For those who are forced to have ‘bad food’ outside, she suggests rice over rotis (“whatever the cooks there may say, quite a bit of ghee is added to make the rotis soft”) or paranthas (“maida is an absolute no-no as it has a lot of gluten that sticks to the intestines making absorption of nutrients of other foods difficult”) and avoid anything that is fried (“you’ll pay for it later”). It isn’t tough, Sawhney says, “Once the body gets used to your new diet, things just fall into place,” she insists. Ishi Khosla, author of the recently published, The Diet Doctor agrees, “As it is, food cooked in oil that is not necessarily of good quality, in not-too-hygienic conditions is bad news.” Office canteens, according to her, are mainly about samosas, bread rolls, burgers, chowmein “all oilladen in artery-clogging fat”. The vending machines, she says, are stocked with calorie-dense beverages or sugarladen drinks like tea or coffee — “stuff churned out by food contractors with questionable hygiene standards”.
She mentions the book, Food At Work: Workplace Solutions for Malnutrition, Obesity and Chronic Diseases, in which the author, Christopher Wanjer, says that the workplace is often a hindrance to good nutrition. It’s hard to get a good meal at work. Cafeterias, if they exist, are often expensive and have unhealthy offerings.

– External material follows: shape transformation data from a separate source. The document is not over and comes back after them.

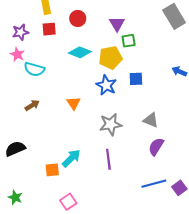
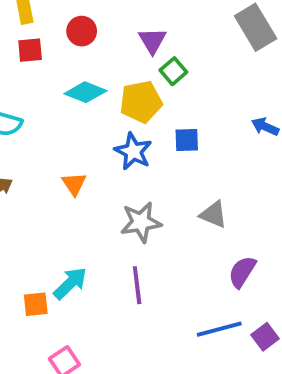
green square: (129, 41) -> (173, 71), turned -32
purple semicircle: (156, 147) -> (242, 272), moved

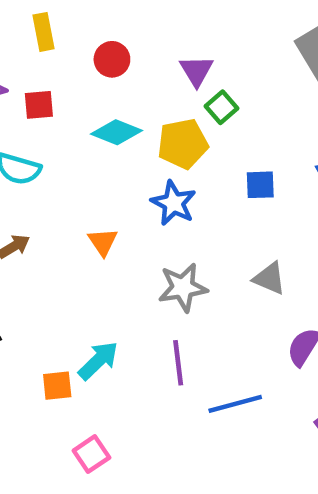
red square: (30, 50) -> (39, 105), moved
blue square: (187, 140) -> (260, 185), moved
blue line: (219, 329) -> (235, 404), moved

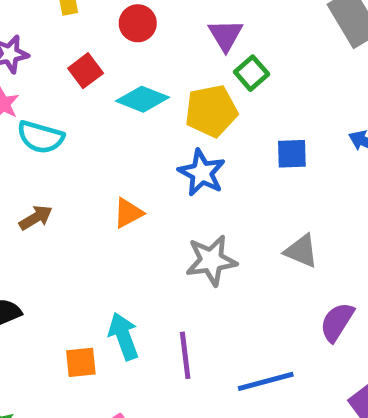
red square: (39, 105) -> (86, 71), moved, turned -32
orange triangle: (103, 242) -> (128, 213), turned 36
cyan arrow: (98, 361) -> (124, 336), turned -66
purple line: (178, 363) -> (185, 355), moved

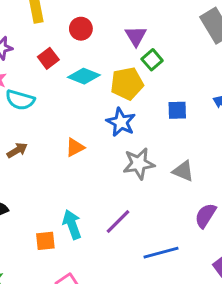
gray star: (211, 260) -> (139, 164), moved
purple line: (185, 355) -> (118, 222), moved, turned 52

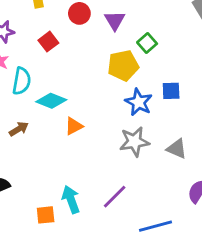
purple triangle: (136, 36) -> (115, 20), moved
cyan diamond: (84, 76) -> (51, 101), moved
cyan semicircle: (20, 100) -> (22, 81), turned -96
blue star: (121, 122) -> (139, 102), moved

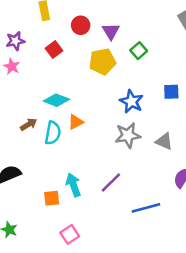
yellow pentagon: (123, 66) -> (102, 62), moved
cyan semicircle: (22, 81) -> (53, 133), moved
blue square: (171, 91) -> (171, 92), moved

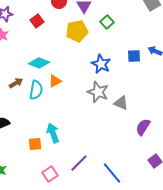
gray star: (128, 135) -> (98, 92), turned 30
gray triangle: (164, 141) -> (121, 103), moved
purple line: (111, 182) -> (79, 163), moved
blue line: (146, 208) -> (112, 173), moved, turned 65

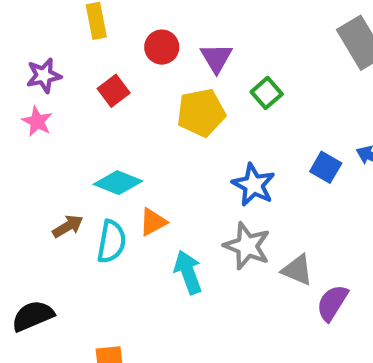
blue square: (134, 56) -> (326, 167), turned 32
purple semicircle: (143, 127) -> (332, 303), moved
cyan arrow: (53, 133) -> (188, 272), moved

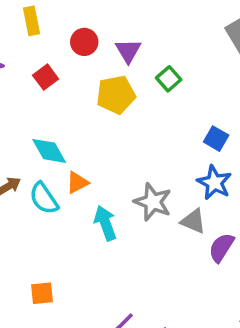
cyan diamond: (118, 183) -> (49, 151), turned 39
blue star: (254, 185) -> (214, 183), moved
cyan semicircle: (111, 242) -> (44, 198), turned 136

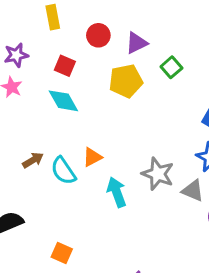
purple triangle: (128, 51) -> (136, 43), turned 35
red square: (46, 77) -> (65, 66), turned -30
cyan diamond: (49, 151) -> (63, 101), moved
orange square: (42, 293) -> (62, 253), turned 30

Numerous studies, including Wajner’s, indicate that office food impacts not just the health of the employee but also that of the company. Khosla cites a US research that indicates that medical bills on account of ill-health caused by obesity amounted US$ 51.6 billion and led to a loss of productivity of US$ 3.9 billion done a few years ago. “Not surprisingly, obese workers are twice as likely to miss work. In India, we are getting to that unhealthy state of affairs — there was a time when everyone carried tiffins to work, but not many do that today,” says the nutritionist.
For those who are forced to eat out, wellness consultant, Shikha Sharma suggests simple tips: “I’d say don’t make it a regular habit. But if you have to, just ask your canteen guy to make you a sandwich with boiled egg or veggies instead of omelette or have steamed momos instead of a parantha… Once you start thinking healthy, many options will roll out — even from ‘bad food’,” she says.